3. Vib-ribbon. Main character is a white line sketched rabbit which vibrates and moves to the player’s choice of music. The character advances on a string like road while encountering obstacles to jump over or roll under. Character is either elevated in form (prince/princess) or devolved (frog/worm) based on success/failure. Vibri sing a congratulatory song at each new level.

4. Passage. Unforgiving game in which player has but one life. Not every pursuit leads to a reward. Players may proceed solo or in tandem. Solo players earn less points than couples but are not slowed by the grief when partner is lost.

5. Canabalt. Run as fast as you can without being crushed or falling to your death. Pixelated figure runs across rooftops in a city, avoid crevasses between building and dangerous obstacles. Design features speed, position, and rhythm of obstacles to auditory experience.
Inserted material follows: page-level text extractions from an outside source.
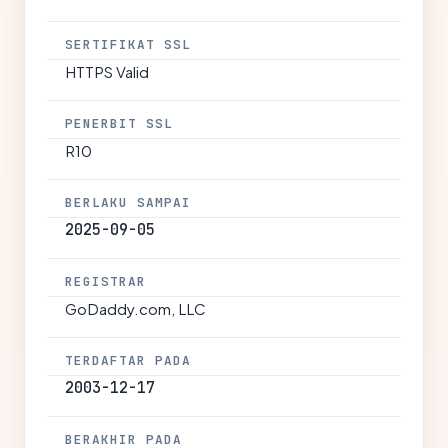
SERTIFIKAT SSL
HTTPS Valid
PENERBIT SSL
R10
BERLAKU SAMPAI
2025-09-05
REGISTRAR
GoDaddy.com, LLC
TERDAFTAR PADA
2003-12-17
BERAKHIR PADA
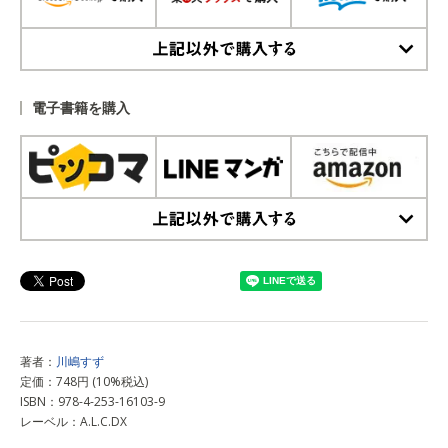
上記以外で購入する
電子書籍を購入
上記以外で購入する
著者：
川嶋すず
定価：748円 (10%税込)
ISBN：978-4-253-16103-9
レーベル：A.L.C.DX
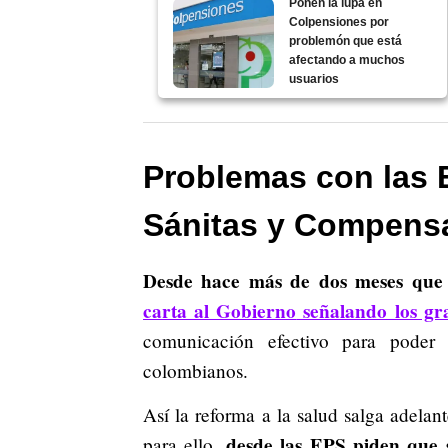
Ponen la lupa en
Colpensiones por
problemón que está
afectando a muchos
usuarios
Problemas con las 
Sánitas y Compensar
Desde hace más de dos meses que e
carta al Gobierno
señalando los gr
comunicación efectivo para poder 
colombianos.
Así la reforma a la salud salga adelant
desde las EPS piden que 
para ello,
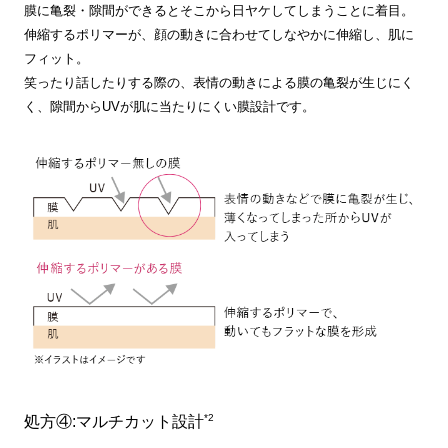
膜に亀裂・隙間ができるとそこから日ヤケしてしまうことに着目。
伸縮するポリマーが、顔の動きに合わせてしなやかに伸縮し、肌に
フィット。
笑ったり話したりする際の、表情の動きによる膜の亀裂が生じにく
く、隙間からUVが肌に当たりにくい膜設計です。
*2
処方④:マルチカット設計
6. Myst. Best selling personal computer game of the 1990s. ‘The Stranger’ travels through enchanted book to the isle of Myst. The sophisticated sense of space and movement, 3D animation, and highly advanced graphics was a breakthrough in interaction design.

7. Another World. A so-called platform game (think Mario Bros.). Lester is a human physicist displaced to alien planet by experiment gone awry. He can move forward, jump, or use laser pistol to shoot, generate force field or penetrate wall. Character communication is all non verbal. via gesture and action.

8. Portal. Puzzle platform game. Chell has a device that creates holes (portals) in walls and floors. The movement is unexpected like an M. C. Escher drawing.

9. flow. Player steers an evolving creature in water through various stages amid special organisms that, when eaten, move the creature to the next level. This game automatically adjusts to a player’s abilities. If the player catches on quickly the game becomes difficult, so boredom won’t set in, while the opposite occurs for a slow learner.

10. SimCity. Players think politically and strategically about how successful cities are run and societies are built. Sims are residents of the virtual city not controlled by the player only influenced by city planning.

11. The Sims. Simulates lives of people in suburban house. Player controls Sim and must respond to its physical needs, emotions, and desires. Different outcomes are possible based on player’s creativity.

12. Katamari Damacy. Player is an extraterrestrial prince sent to earth to gather balls of anything and everything that, when sufficiently big, become new stars that populate the cosmos. The action of rolling up clumps of debris increases to ordinary objects in the built environment into eventually a fantastical in a surreal way.

13. EVE Online. Massively multiplayer online game (MMOG). Half a million people around the globe play in the same online space. It is set twenty thousand years into the future. Humanity had exhausted earth’s resources and laid claim to the remainder of the Milky Way. Players adopt avatars, design and fly spaceships through ‘New Eden.’

One thing I now realize about the evolution of video games is how the virtual play environment has grown in complexity. This gradual complication of the game environment serves as a useful progression in actual games. For example one could imagine starting youngsters with simple maze games in PE and progressing to ones with obstacles, and further to using teams, etc.

I think there are plenty of concepts future PE teachers could mine from video/virtual gaming to increase student participation. Modified games help ensure students experience success. It is exciting to imagine the various possibilities and directions this could take.  What do you think?